山田さんがお書きになった記事、論文も読ませていただいておりますけれども、この根底にあるものもしっかり書かれておりまして、私もそういうところで理解を進めることができました。ですからちょっとこの場で、何が理由でどれがということを、1つ1つ取り上げて言うのは少し詮無いものがあると思いますが、私としては、商品供給を行う保険会社の立場でございましたので、大変、痛恨の極みは、限度額の付いていない、商品ラインナップが豊富な、そういう商品を日本郵便の優秀な募集人の方々に広くあまねく提供できる、そういう状態に早く持っていきたい、あるいは持っていければというふうに考えております。これからさらにわれわれも精進をして、そういう時代を早く迎えるべく、頑張っていっていただきたいなというふうに思います。
司会:ほかにご質問のある方、お願いいたします。それでは真ん中の、はい。
お役所体質に気づけなかったのか
時事通信:時事通信の【イシダ 00:26:12】と申しますけれども、ガバナンスに関して長門社長に質問があります。特別調査委員会の報告書でも、企業風土、カルチャーに関して役所体質などの表現があったやに思います。この間、就任されて以降、その風土に気付けなかったのか、気付いていたけど改善が難しい状況、要因があったのか、その点についてお聞かせください。
あと、そこにはおそらく政官というところに置かれた難しい状況があるんじゃないかと思うんですけれども、これまで会社を運営してきて、その点に関してどのように受け止められているか教えてください。
長門:2点ご質問がありました。ガバナンスの問題ですけれども、これも繰り返しになりますが、先週水曜日、18日に発表していただいた特別調査委員会のレポート、この問題がここに至るまでの理由、さまざまあります。かんぽとしての問題、かんぽ生命という会社としての問題、日本郵便という会社としての問題、われわれ持株会社としての問題。その私どもの持株会社の見地からするとガバナンスというところが幾つか弱点があって、ということもありましたけれども、これだけが理由ではなくて、ここが1点、とっても悪かったから全部いっちゃったとかっていう問題じゃないと思っておりますので、そういうふうにガバナンスの問題をわれわれは捉えていて、今日、経営責任の発表の日でございますけれども、あえて最後の段階で2点、申し上げましたのは、特に持ち株の見地から見て、ガバナンスが一部、弱いよといわれているところを強化する政策について、あえて18日に言っていなかった問題なので追加させていただきました。

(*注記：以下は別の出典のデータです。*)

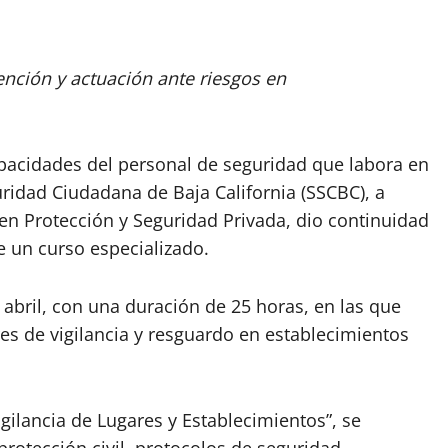
ención y actuación ante riesgos en
capacidades del personal de seguridad que labora en
uridad Ciudadana de Baja California (SSCBC), a
 en Protección y Seguridad Privada, dio continuidad
 un curso especializado.
e abril, con una duración de 25 horas, en las que
es de vigilancia y resguardo en establecimientos
ilancia de Lugares y Establecimientos”, se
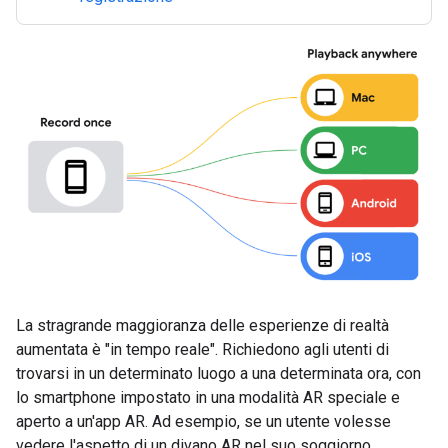
La stragrande maggioranza delle esperienze di realtà
aumentata è "in tempo reale". Richiedono agli utenti di
trovarsi in un determinato luogo a una determinata ora, con
lo smartphone impostato in una modalità AR speciale e
aperto a un'app AR. Ad esempio, se un utente volesse
vedere l'aspetto di un divano AR nel suo soggiorno,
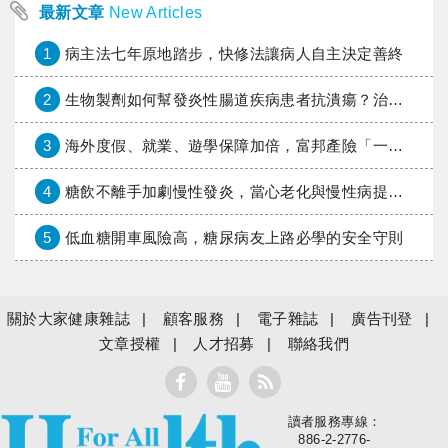
最新文章
New Articles
1
病主法七年原地踏步，快修法讓病人自主決定善終
2
生物製劑如何幫發炎性腸道疾病患者抗潰瘍？治療進展與健保給付困境一次看
3
海外度假、就業、遊學保障加倍，富邦產險「一期逐夢」專案加碼遠距醫療與緊急救援
4
糖飲不離手加劇慢性發炎，當心老化與慢性病提早報到
5
低血糖開車風險高，糖尿病友上路必學的安全守則
關於大家健康雜誌
顧客服務
電子雜誌
廣告刊登
文章授權
人才招募
聯絡我們
讀者服務專線：
大家健康
886-2-2776-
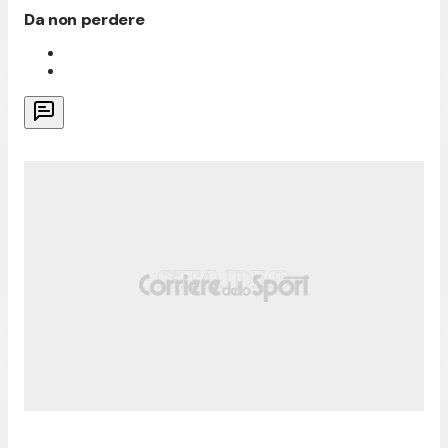
Da non perdere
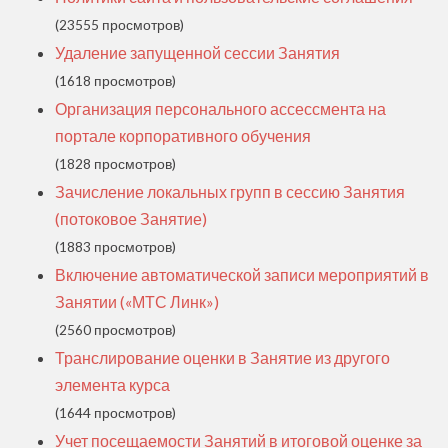
(23555 просмотров)
Удаление запущенной сессии Занятия
(1618 просмотров)
Организация персонального ассессмента на
портале корпоративного обучения
(1828 просмотров)
Зачисление локальных групп в сессию Занятия
(потоковое Занятие)
(1883 просмотров)
Включение автоматической записи мероприятий в
Занятии («МТС Линк»)
(2560 просмотров)
Транслирование оценки в Занятие из другого
элемента курса
(1644 просмотров)
Учет посещаемости Занятий в итоговой оценке за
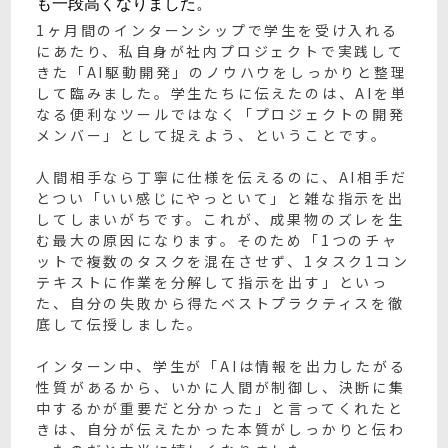
も一段高くなりました。
1ヶ月間のインターンシップで学生を受け入れる
にあたり、私自身が社内プロジェクトで実践して
きた「AI駆動開発」のノウハウをしっかりと整理
して臨みました。学生たちに伝えたのは、AIを単
なる便利なツールではなく「プロジェクトの開発
メンバー」として捉えよう、ということです。
人間相手なら丁寧に仕様を伝えるのに、AI相手だ
とつい「いい感じにやっといて」と雑な指示を出
してしまいがちです。これが、成果物のズレを生
む最大の原因になります。そのため「1つのチャ
ットで複数のタスクを混在させず、1タスク1コン
テキストに作業を分解して指示を出す」といっ
た、自分の失敗から得たベストプラクティスを徹
底して伝授しました。
インターン中、学生が「AIは情報を出力したがる
性質があるから、いかに人間が制御し、決断に集
中するかが重要だと分かった」と言ってくれたと
きは、自分が伝えたかった本質がしっかりと伝わ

ですからガバナンスはとても大事。一生懸命頑張ろうと思っておりますけれども、ここが役所体質、企業風土、これがガバナンスの問題とイコールで、これを見破れなかったから今回の事態に一気に走っていったとは考えておりません。ですが、言葉が少し、役人、役所体質とおっしゃったか。役所体質とかおっしゃいましたけれども、明らかに、民営化して12年、長い間、148年の歴史の中で民営化は12年ですから、その前の公社の時代、4年半を入れてもごく一部ですので、当然ながら歴史を背負ってこの組織は来ているので、役所体質といえばそれに見えるような幾つかの違いは、純粋な民間企業から来ると幾つも感じます。
数字へのこだわりの違いにびっくり
会社へ入ってまずびっくりするのは、数字に対するこだわりとか、だいぶ違います。それからひょっとすると自分のテリトリーはここだけだと、これ以上は自分たちは関係ないかもしれないという、自分のテリトリーをちょっとオーバーエクステンションで増やしていこうという情熱に少し欠けるかもしれないとか、幾つか特徴はありますけれども、でもこれは企業として持っている1つの特徴なので、乗り越えていくべき課題だと思っております。

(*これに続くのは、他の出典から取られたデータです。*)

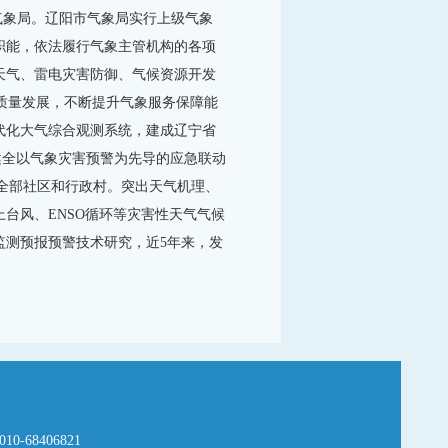
市气象局。辽阳市气象局实行上级气象
职能，依法履行气象主管机构的各项
天气、雷电灾害防御、气候资源开发
高质量发展，不断提升气象服务保障能
代化大气综合观测系统，建成辽宁省
健全以气象灾害预警为先导的应急联动
盖全部社区和行政村。突出天气机理、
台风、ENSO循环等灾害性天气气候
监测预报预警技术研究，近5年来，发
-68406821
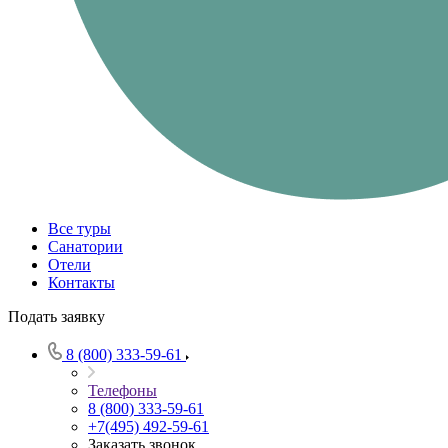
Все туры
Санатории
Отели
Контакты
Подать заявку
8 (800) 333-59-61
Телефоны
8 (800) 333-59-61
+7(495) 492-59-61
Заказать звонок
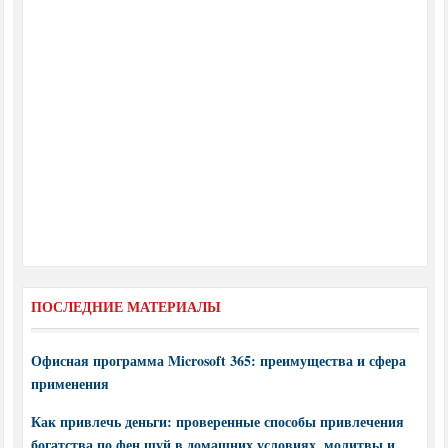
ПОСЛЕДНИЕ МАТЕРИАЛЫ
Офисная программа Microsoft 365: преимущества и сфера
применения
Как привлечь деньги: проверенные способы привлечения
богатства по фен шуй в домашних условиях, молитвы и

幾つも、今日申し上げましたような具体的施策をつくっていけば、そういう課題は乗り越えていけるというふうに考えておりますし、乗り越えていかなければ、上場企業として立派に今後やっていけないと思っております。
2点目の問題。政官の難しさ。当然ございます。われわれまだ、政府がマジョリティー持っている会社で、いろんなステークホルダーがおります。純粋にただの民間企業というほどフリーハンドではないことは事実ですけれども、一方で非常に応援団になってわれわれをサポートしてくれる側面もあるステークホルダーも多くおりますので、こういう現実的な制約とか特徴とか、プラス面をどう乗り越えて、どう使って、いいパフォーマンスを上げていくのかというのは経営の課題だと思いますので、おっしゃるような特徴、特別調査委員会が言った、いっぱいある理由の中の2つで、そういう特徴はありますけれども、これが大きな理由でわれわれ、今、立ち止まっているというわけではございません。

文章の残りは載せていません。